WORK REQUIRED — Tell me how many lines in the data below hold the string "Syrah", and say nothing else.

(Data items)
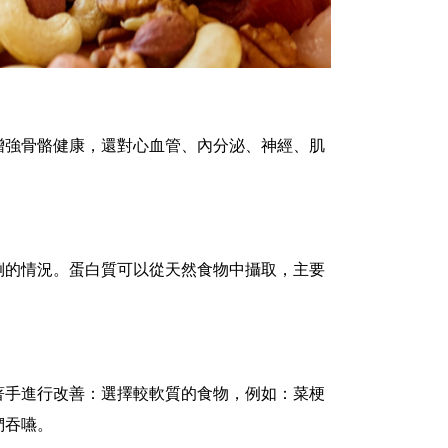
增強骨骼健康，還對心血管、內分泌、神經、肌
倒的情況。蛋白質可以從天然食物中攝取，主要
。
著手進行改善：選擇較軟質的食物，例如：菜梗
們吞嚥。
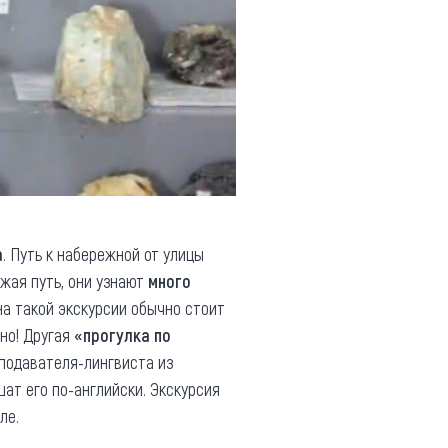
а
. Путь к набережной от улицы
лжая путь, они узнают
много
а такой экскурсии обычно стоит
но! Другая
«прогулка по
подавателя-лингвиста из
шат его по-английски. Экскурсия
ле.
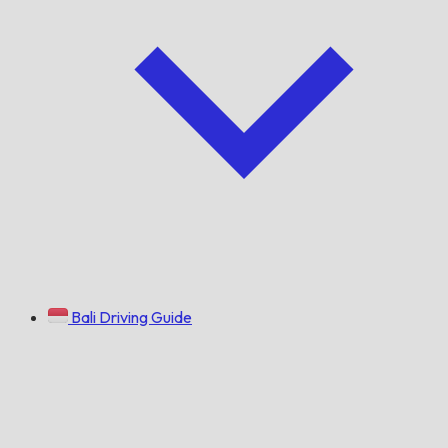
Bali Driving Guide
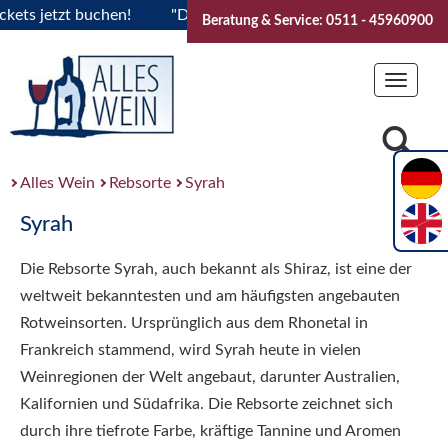
s jetzt buchen!
"Das Sommerfest 2026" Vive la Bourgogne..T
Beratung & Service: 0511 - 45960900
Toggle
navigat
Alles Wein
Rebsorte
Syrah
Syrah
Die Rebsorte Syrah, auch bekannt als Shiraz, ist eine der
weltweit bekanntesten und am häufigsten angebauten
Rotweinsorten. Ursprünglich aus dem Rhonetal in
Frankreich stammend, wird Syrah heute in vielen
Weinregionen der Welt angebaut, darunter Australien,
Kalifornien und Südafrika. Die Rebsorte zeichnet sich
durch ihre tiefrote Farbe, kräftige Tannine und Aromen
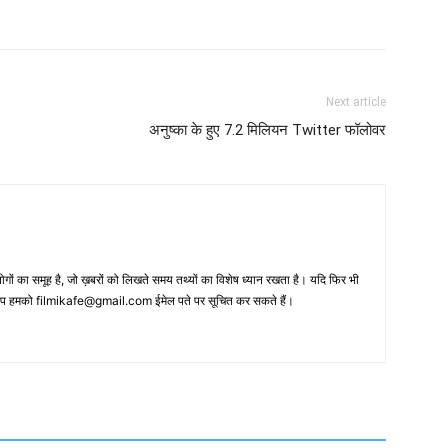
Next article
अनुष्‍का के हुए 7.2 मिलियन Twitter फॉलोवर
 का समूह है, जो ख़बरों को लिखते समय तथ्‍यों का विशेष ध्‍यान रखता है। यदि फिर भी
 आप हमको filmikafe@gmail.com ईमेल पते पर सूचित कर सकते हैं।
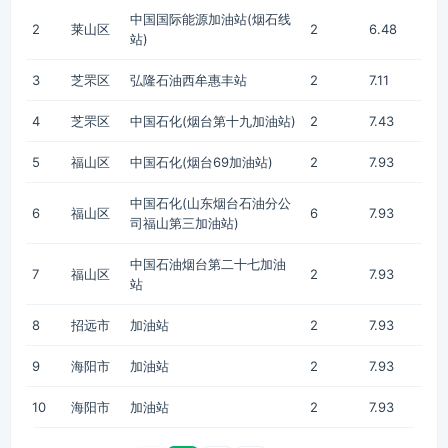
中国国际能源加油站(烟石线
2
莱山区
2
6.48
站)
3
芝罘区
弘隆石油西牟惠丰站
2
7.11
4
芝罘区
中国石化(烟台第十九加油站)
2
7.43
5
福山区
中国石化(烟台69加油站)
2
7.93
中国石化(山东烟台石油分公
6
福山区
6
7.93
司福山第三加油站)
中国石油烟台第二十七加油
7
福山区
2
7.93
站
8
招远市
加油站
2
7.93
9
海阳市
加油站
2
7.93
10
海阳市
加油站
2
7.93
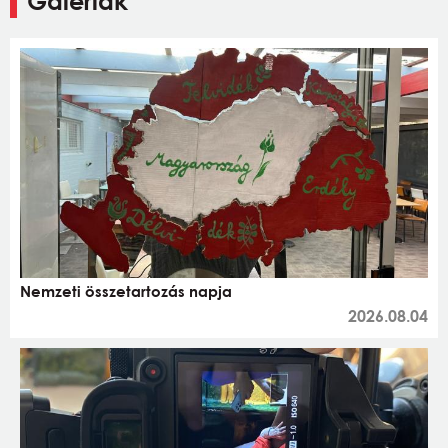
Galériák
Nemzeti összetartozás napja
2026.08.04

WRITTEN REPLY — 4